Time for my beach read, and this year it is All The Light We Cannot See. It's a story about a girl and a boy. In August of 1944, in the waning days of World War II, the picturesque Breton town of Saint-Malo, occupied by the retreating German army, is being bombed by Allied forces. Alone on the top floor of a tall narrow house, a French sixteen-year-old blind girl named Marie-Laure LeBlanc fears for her life. Five blocks away eighteen-year-old German private Werner Pfennig, a radio specialist stationed in a grand old hotel, is assigned to intercept messages from Allied sympathizers and eliminate them. The two have never met.

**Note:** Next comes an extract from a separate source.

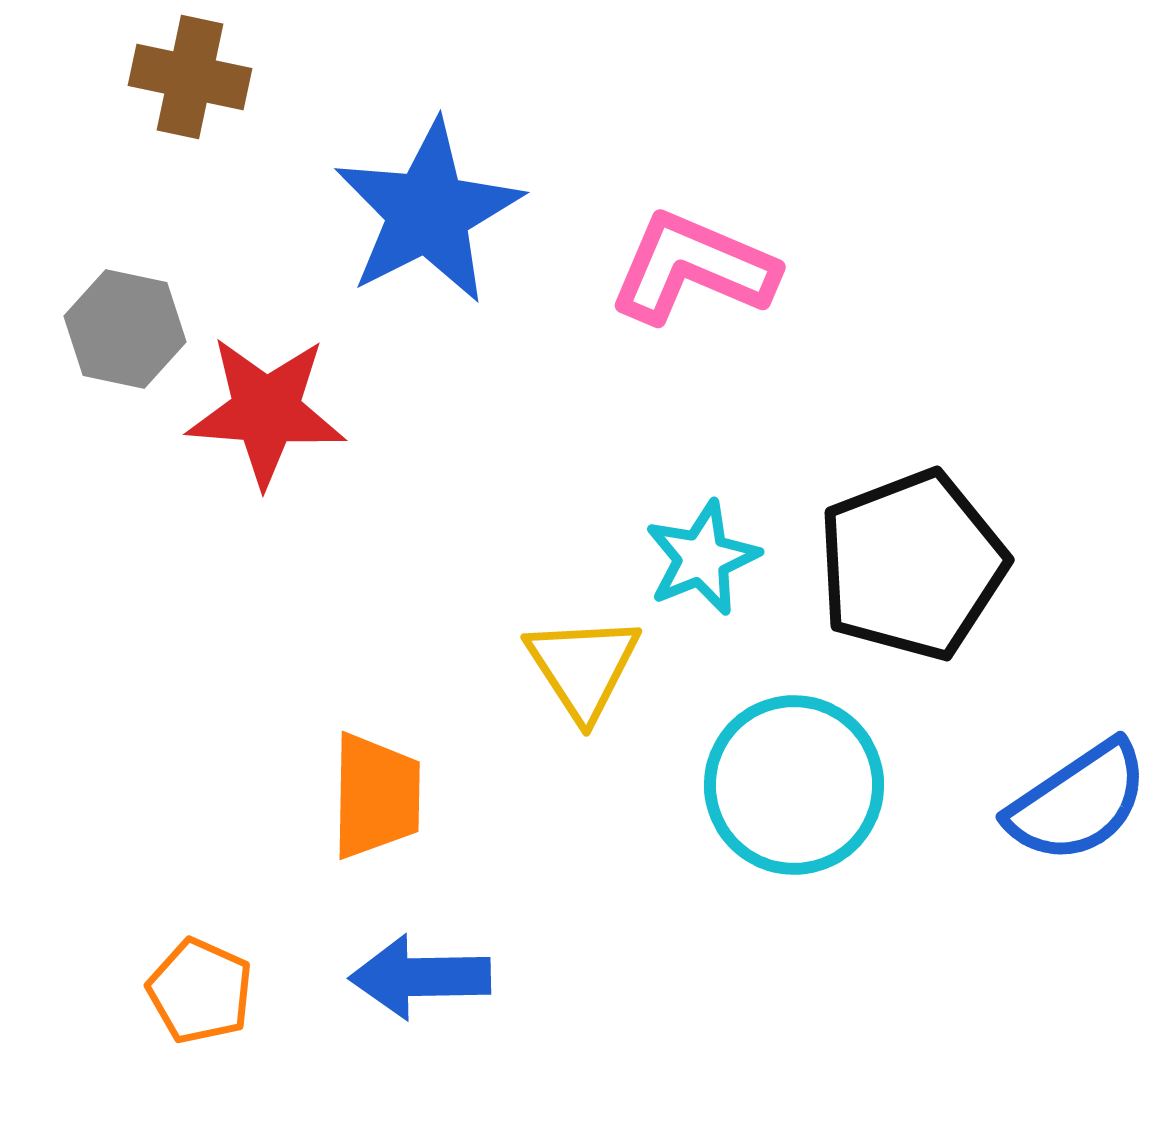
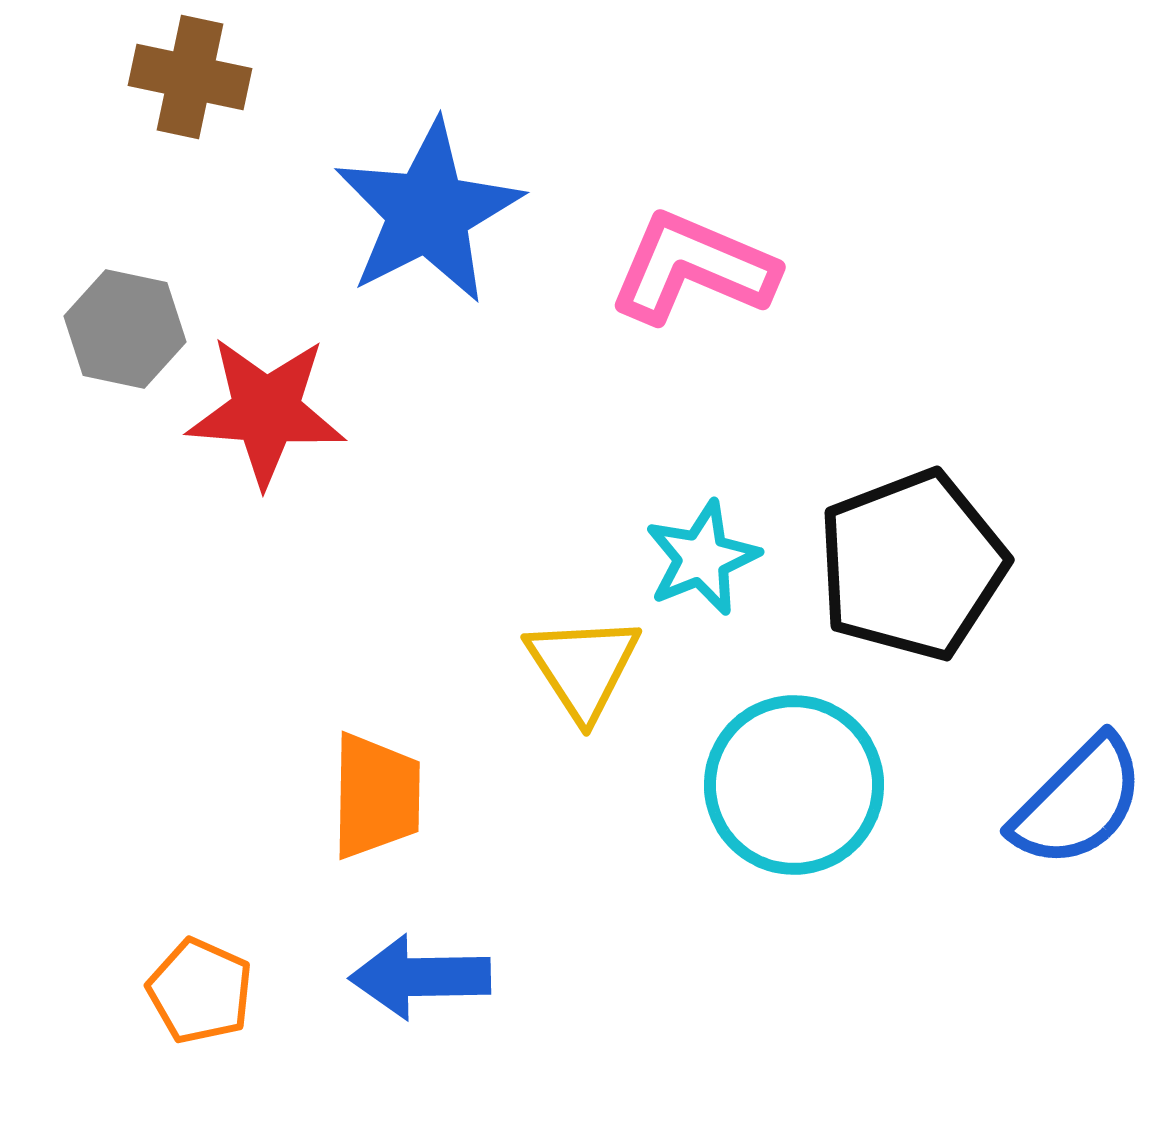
blue semicircle: rotated 11 degrees counterclockwise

Having set them so close together, author Anthony Doerr then jumps backward to 1934, to tell the parallel stories of their childhoods. Hers is the tale of a comfortable life in pre-war Paris near the Jardin des Plantes, with a loving father who teaches his daughter that her blindness is no handicap. His is the harsher existence of an orphan in a coal mining region outside Essen, but he is saved from a life in the mines or on the front lines by his extraordinary talent with radios. In brief chapters, Doerr cuts back and forth between Saint-Malo of 1944 and the paths each took from the start of the war to their current precarious state.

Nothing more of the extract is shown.